From the Guidelines
Catheter ablation for atrial fibrillation should be considered as a first-line rhythm control therapy in selected patients with symptomatic paroxysmal AF episodes, as recommended by the 2024 ESC guidelines 1.
Key Considerations
- The decision to perform catheter ablation should be made within a shared decision-making rhythm control strategy, taking into account the patient's symptoms, preferences, and risk factors for recurrence.
- Patients with paroxysmal AF who have failed medical therapy or cannot tolerate antiarrhythmic medications due to side effects may benefit from catheter ablation, with success rates ranging from 70-80% 1.
- Before proceeding with ablation, patients should undergo cardiac imaging (typically echocardiography) to assess for structural heart disease and left atrial size, as well as screening for reversible causes of atrial fibrillation such as hyperthyroidism or sleep apnea.
Procedure and Outcomes
- The procedure involves creating lesions around the pulmonary veins to electrically isolate them from the left atrium, as these veins are common sources of the electrical triggers that initiate atrial fibrillation.
- Patients should understand that ablation is not always curative, and approximately 20-40% may require a second procedure for optimal results, particularly those with persistent atrial fibrillation.
Alternative Options
- Thoracoscopic procedures, including hybrid surgical ablation, may be considered in patients who have symptomatic paroxysmal or persistent AF refractory to AAD therapy and have failed percutaneous AF ablation, or with evident risk factors for catheter ablation failure 1.

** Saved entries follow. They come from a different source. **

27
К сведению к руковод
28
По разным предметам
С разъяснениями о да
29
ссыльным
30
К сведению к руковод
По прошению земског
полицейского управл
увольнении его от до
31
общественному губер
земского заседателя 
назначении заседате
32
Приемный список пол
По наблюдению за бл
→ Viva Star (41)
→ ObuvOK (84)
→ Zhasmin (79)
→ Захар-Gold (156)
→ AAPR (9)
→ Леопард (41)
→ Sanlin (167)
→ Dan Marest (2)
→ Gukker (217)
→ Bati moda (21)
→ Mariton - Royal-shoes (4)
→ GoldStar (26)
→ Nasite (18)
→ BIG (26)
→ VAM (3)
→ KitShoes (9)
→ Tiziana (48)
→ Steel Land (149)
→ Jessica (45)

- Concomitant AF ablation should be considered in patients undergoing cardiac surgery, balancing the benefits of freedom from atrial arrhythmias and the risk factors for recurrence.
From the Research
Indications for Catheter Ablation in Atrial Fibrillation
Catheter ablation (CA) is considered a treatment option for atrial fibrillation (AFib) in certain patient populations. The decision to perform CA should be based on individual patient characteristics and symptoms.
- CA is recommended as a second-line therapy for patients with symptomatic paroxysmal or persistent AFib who have failed or are intolerant to pharmacological therapy 2.

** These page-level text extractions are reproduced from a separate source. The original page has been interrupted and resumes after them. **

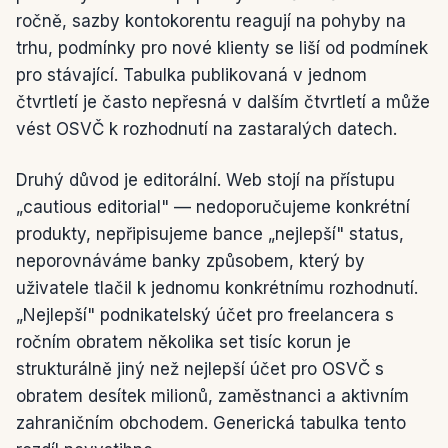
ročně, sazby kontokorentu reagují na pohyby na
trhu, podmínky pro nové klienty se liší od podmínek
pro stávající. Tabulka publikovaná v jednom
čtvrtletí je často nepřesná v dalším čtvrtletí a může
vést OSVČ k rozhodnutí na zastaralých datech.
Druhý důvod je editorální. Web stojí na přístupu
„cautious editorial" — nedoporučujeme konkrétní
produkty, nepřipisujeme bance „nejlepší" status,
neporovnáváme banky způsobem, který by
uživatele tlačil k jednomu konkrétnímu rozhodnutí.
„Nejlepší" podnikatelský účet pro freelancera s
ročním obratem několika set tisíc korun je
strukturálně jiný než nejlepší účet pro OSVČ s
obratem desítek milionů, zaměstnanci a aktivním
zahraničním obchodem. Generická tabulka tento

- In selected patients with heart failure and reduced left-ventricular fraction, CA has been shown to reduce all-cause mortality 2.

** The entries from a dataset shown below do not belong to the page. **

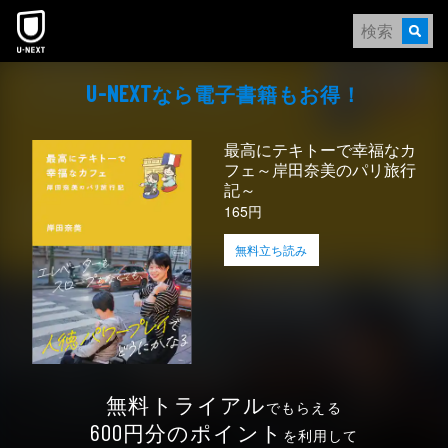
本文へスキップ
なら電⼦書籍もお得！
U-NEXT
最高にテキトーで幸福なカ
フェ～岸田奈美のパリ旅行
記～
165円
無料立ち読み
無料トライアル
でもらえる
円分のポイント
600
を利用して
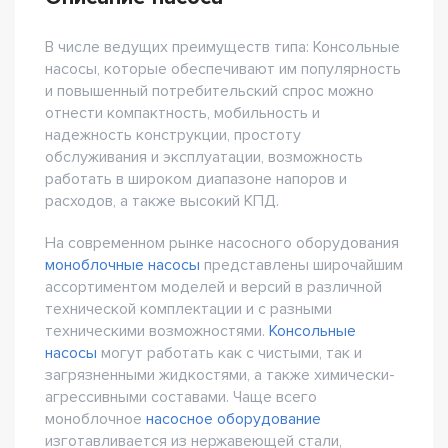
В числе ведущих преимуществ типа: Консольные
насосы, которые обеспечивают им популярность
и повышенный потребительский спрос можно
отнести компактность, мобильность и
надежность конструкции, простоту
обслуживания и эксплуатации, возможность
работать в широком диапазоне напоров и
расходов, а также высокий КПД.
На современном рынке насосного оборудования
моноблочные насосы
представлены широчайшим
ассортиментом моделей и версий в различной
технической комплектации и с разными
техническими возможностями.
Консольные
насосы
могут работать как с чистыми, так и
загрязненными жидкостями, а также химически-
агрессивными составами. Чаще всего
моноблочное
насосное оборудование
изготавливается из нержавеющей стали,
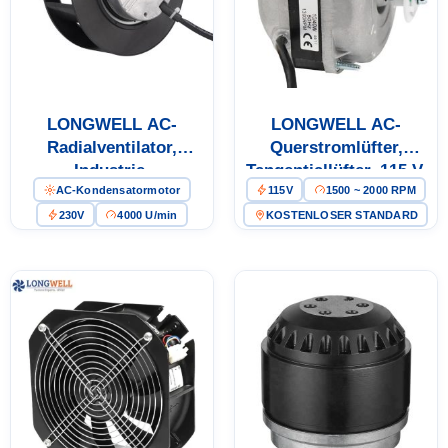
LONGWELL AC-
LONGWELL AC-
Radialventilator,
Querstromlüfter,
Industrie-
Tangentiallüfter, 115 V,
AC-Kondensatormotor
115V
1500 ~ 2000 RPM
Radialventilator, 230 V,
für Kühlhäuser und Öfen
für Lüftungsanlagen,
230V
4000 U/min
KOSTENLOSER STANDARD
Gebläsekonvektoren,
Rechenzentrumskühlung
– LWFA-140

- CA may be considered as a first-line therapy for AFib in certain patients, particularly those with symptomatic paroxysmal or persistent AFib who are at high risk of stroke or have significant symptoms despite antiarrhythmic drug therapy 3, 2, 4.
Patient Selection for Catheter Ablation
The selection of patients for CA should be based on a comprehensive evaluation of their symptoms, medical history, and comorbidities.
- Patients with highly symptomatic AFib who have failed or are intolerant to pharmacological therapy may be good candidates for CA 5, 6.
- Patients with heart failure and reduced left-ventricular fraction may also benefit from CA 2.
- The presence of comorbidities such as hypertension, diabetes, and obstructive sleep apnea should be taken into account when selecting patients for CA, as optimal management of these conditions can reduce AFib recurrence after CA 2.
Timing of Catheter Ablation
The timing of CA should be individualized based on patient characteristics and symptoms.
- CA may be considered as a first-line therapy for AFib in certain patients, particularly those with symptomatic paroxysmal or persistent AFib who are at high risk of stroke or have significant symptoms despite antiarrhythmic drug therapy 3, 2, 4.
- In other patients, CA may be considered as a second-line therapy after failure or intolerance to pharmacological therapy 2.